Search code examples
mpicluster-computinghpclsf

LSF: about requesting nodes, exclusively selecting nodes and running mpirun


I am very confused about submitting a job on a multi-user cluster environment. I use a script with the following head

#BSUB -L /bin/bash
#BSUB -n 10
#BSUB -J jobname
#BSUB -oo log/output.%J
#BSUB -eo log/error.%J
#BSUB -q queue_name
#BSUB -P project_name
#BSUB -R "span[ptile=12]"
#BSUB -W 2:0

mpirun ./someexecutable

In my intention, this jobs should run on 10 processors (cores) and span 1 entire node (because each node on the machine has 12 cores), so the node is fully ised by me and no other user interfere on my node. I have explicitly checked and it looks like my code is using 10 cores at runtime.
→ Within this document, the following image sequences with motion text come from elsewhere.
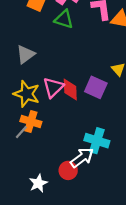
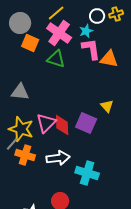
gray triangle: (26, 54) -> (20, 92), turned 42
gray line: (21, 132) -> (12, 144), moved
white arrow: (82, 158) -> (58, 158), moved, turned 30

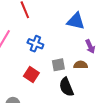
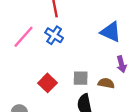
blue cross: (35, 44) -> (54, 35), moved

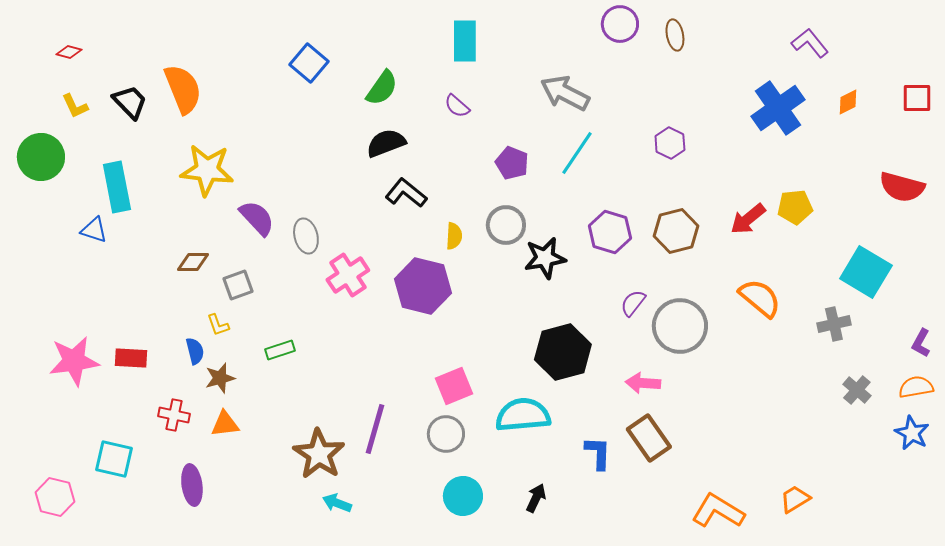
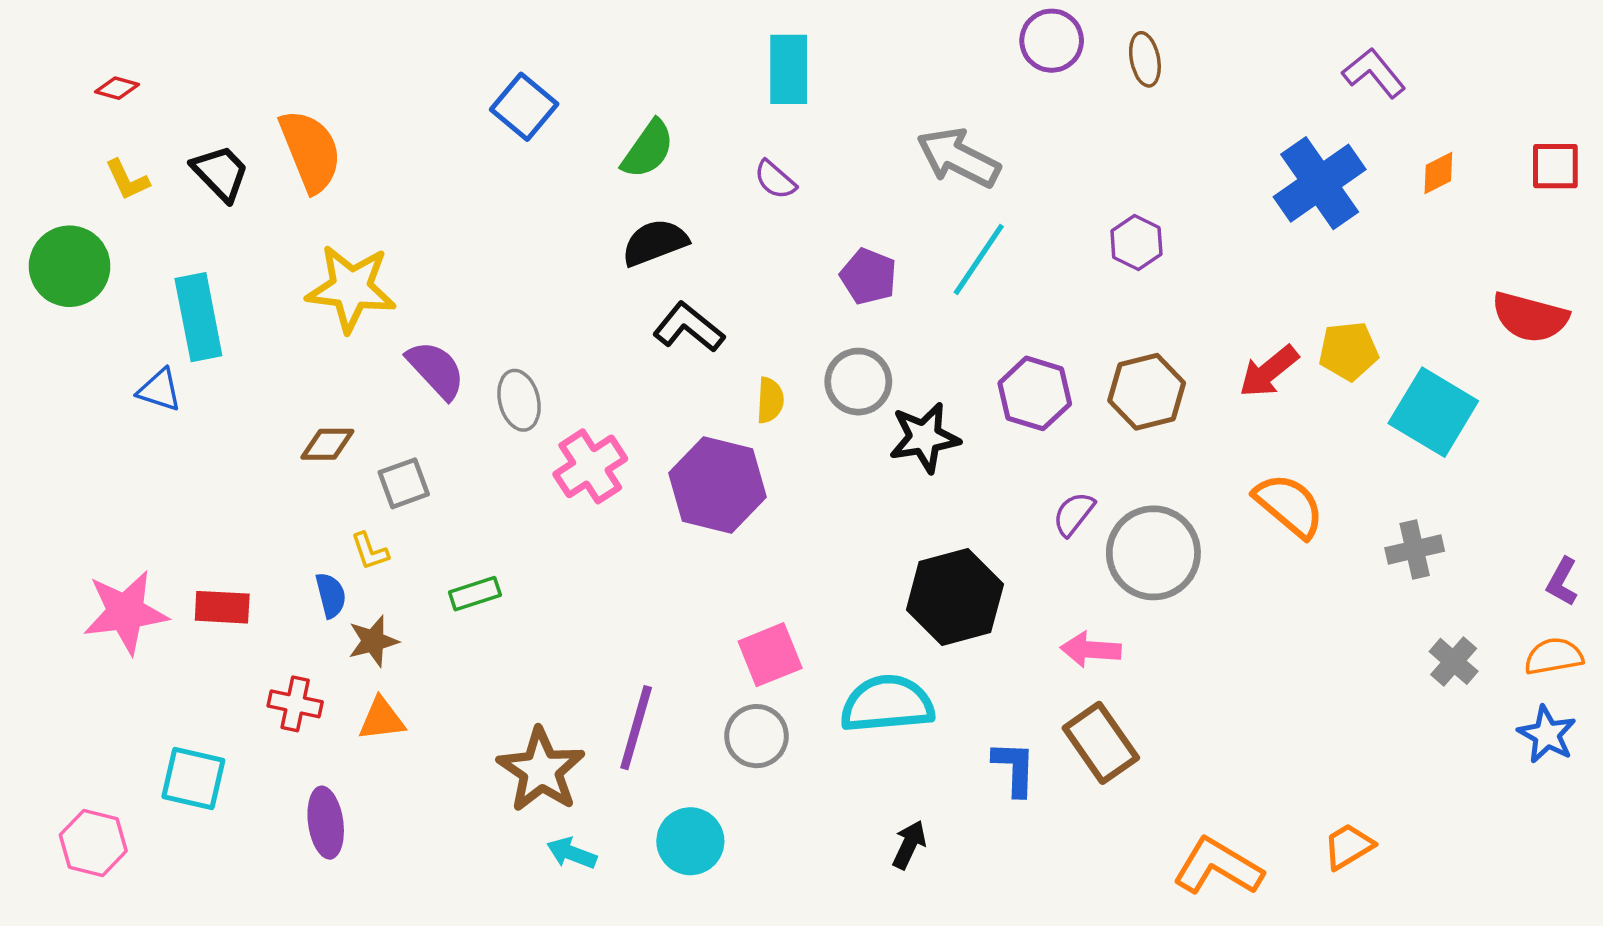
cyan square: (866, 272) -> (1433, 412), moved
cyan circle: (463, 496) -> (690, 841), moved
Now I am talking with somebody and they are telling me that in this way I am actually asking for 120 cores. I think this is not right but maybe I have misunderstood the instructions

https://www.ibm.com/support/knowledgecenter/en/SSWRJV_10.1.0/lsf_admin/span_string.html

Shall I use instead?

#BSUB -R "span[hosts=1]" 

Solution

  • In my intention, this jobs should run on 10 processors (cores) and span 1 entire node

    Yes, you want to use

    #BSUB -n 10
    #BSUB -R "span[hosts=1]"
    

    Which means put the job on only 1 host.

    and no other user interfere on my node

    You can get exclusive access to the host with

    #BSUB -x
    

    FYI. You can think of

    #BSUB -R "span[ptile=x]"
    

    as, put at most x slots on a single host.